Search code examples
sqlpysparkjdbcamazon-redshift

Pass parameters to query with spark.read.format(jdbc) format


I am trying to execute following sample query throug spark.read.format("jdbc") in redshift

query="select * from tableA join tableB on a.id = b.id where a.date > ? and b.date > ?"

I am trying to execute this query as follows:

I read query_parameters from a table and I am getting a dataframe and then made it as a list by using df.collect() statement and then converting to tuple to pass it as parameters

query_parameters = ("2022-01-01","2023-01-01")

df = spark.read.format("jdbc") \
  .option("url", url) \
  .option("query",query) \
  .option("user","user") \
  .option("password", pass) \
  .option("queryParameters", ",".join(query_parameters)) \
  .option("driver", driver) \
  .load()

I am getting following error:

com.amazon.redshift.util.RedshiftException: ERROR: invalid input syntax for type date: \"?\"\r\n\tat

How do we pass parameters to the query when we are executing through spark.read in pyspark


Solution

  • According to official spark-redshift implementation, it seems that there is no option named queryParameters available. Not sure where you found it, but I wasn't able to find it in the official github code.

    The only way to pass parameters to your query is through Python string concatenation or interpolation and setting the query option of the driver, as shown in the corresponding test suite RedshiftReadSuite.scala.
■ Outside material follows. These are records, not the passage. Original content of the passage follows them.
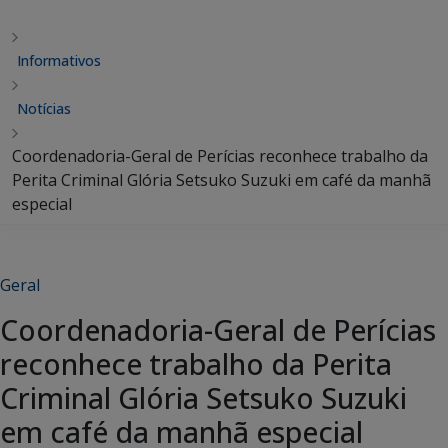
Informativos
Notícias
Coordenadoria-Geral de Perícias reconhece trabalho da
Perita Criminal Glória Setsuko Suzuki em café da manhã
especial
Geral
Coordenadoria-Geral de Perícias
reconhece trabalho da Perita
Criminal Glória Setsuko Suzuki
em café da manhã especial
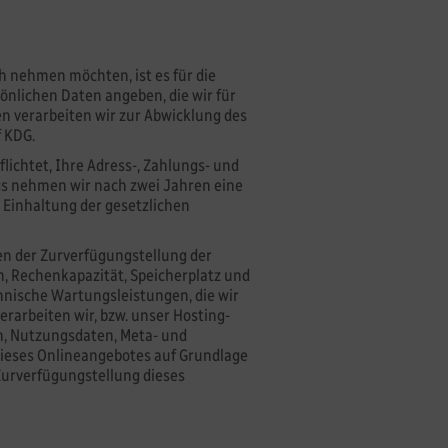
h nehmen möchten, ist es für die
sönlichen Daten angeben, die wir für
n verarbeiten wir zur Abwicklung des
 f KDG.
lichtet, Ihre Adress-, Zahlungs- und
ngs nehmen wir nach zwei Jahren eine
r Einhaltung der gesetzlichen
n der Zurverfügungstellung der
n, Rechenkapazität, Speicherplatz und
hnische Wartungsleistungen, die wir
rarbeiten wir, bzw. unser Hosting-
n, Nutzungsdaten, Meta- und
eses Onlineangebotes auf Grundlage
Zurverfügungstellung dieses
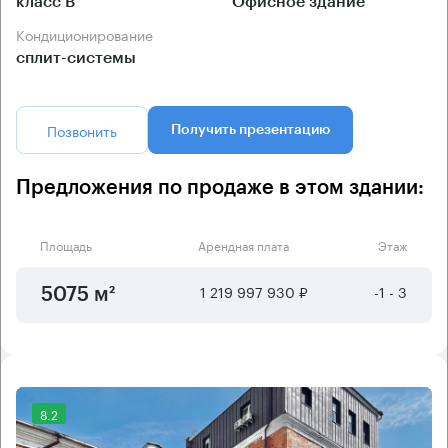
класс B
Офисное здание
Кондиционирование
сплит-системы
Позвонить
Получить презентацию
Предложения по продаже в этом здании:
Площадь
Арендная плата
Этаж
1 219 997 930 ₽
-1 - 3
5075 м²
8.2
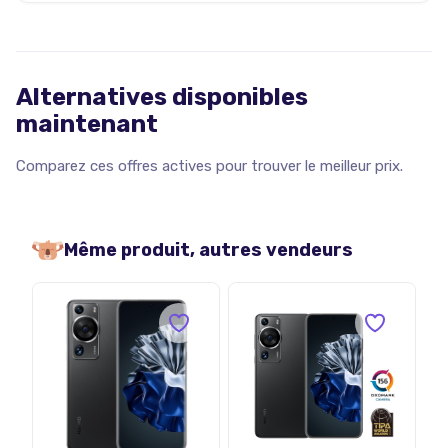
Alternatives disponibles
maintenant
Comparez ces offres actives pour trouver le meilleur prix.
Même produit, autres vendeurs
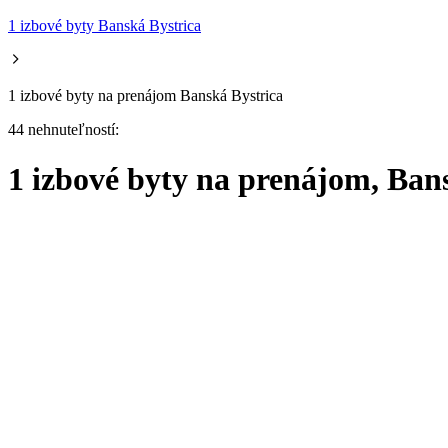
1 izbové byty Banská Bystrica
1 izbové byty na prenájom Banská Bystrica
44 nehnuteľností:
1 izbové byty na prenájom, Ban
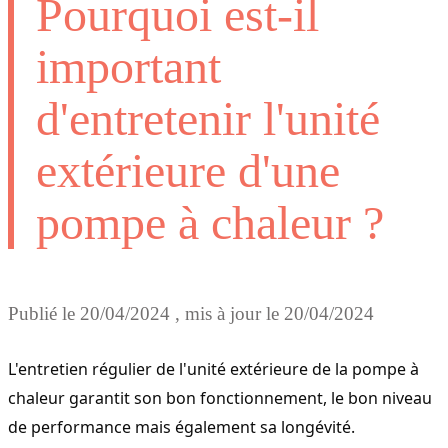
Pourquoi est-il
important
d'entretenir l'unité
extérieure d'une
pompe à chaleur ?
Publié le
20/04/2024
, mis à jour le
20/04/2024
L'entretien régulier de l'unité extérieure de la pompe à 
chaleur garantit son bon fonctionnement, le bon niveau 
de performance mais également sa longévité. 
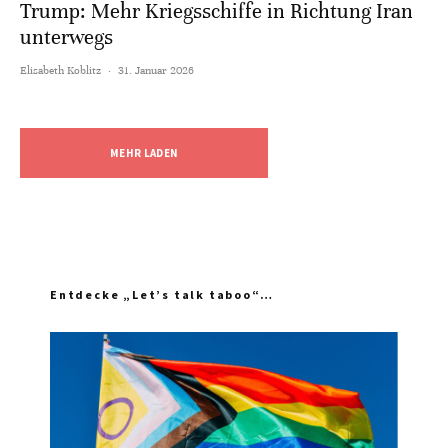
Trump: Mehr Kriegsschiffe in Richtung Iran
unterwegs
Elisabeth Koblitz
·
31. Januar 2026
MEHR LADEN
Entdecke „Let’s talk taboo“…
    For the above example this should work:

    query_parameters = ("2022-01-01","2023-01-01")
    
    query=f"select * from tableA join tableB on a.id = b.id where a.date > '{query_parameters[0]}'' and b.date > '{query_parameters[1]}'"
    
    df = spark.read.format("jdbc") \
      .option("url", url) \
      .option("query",query) \
      .option("user","user") \
      .option("password", pass) \
      .option("driver", driver) \
      .load()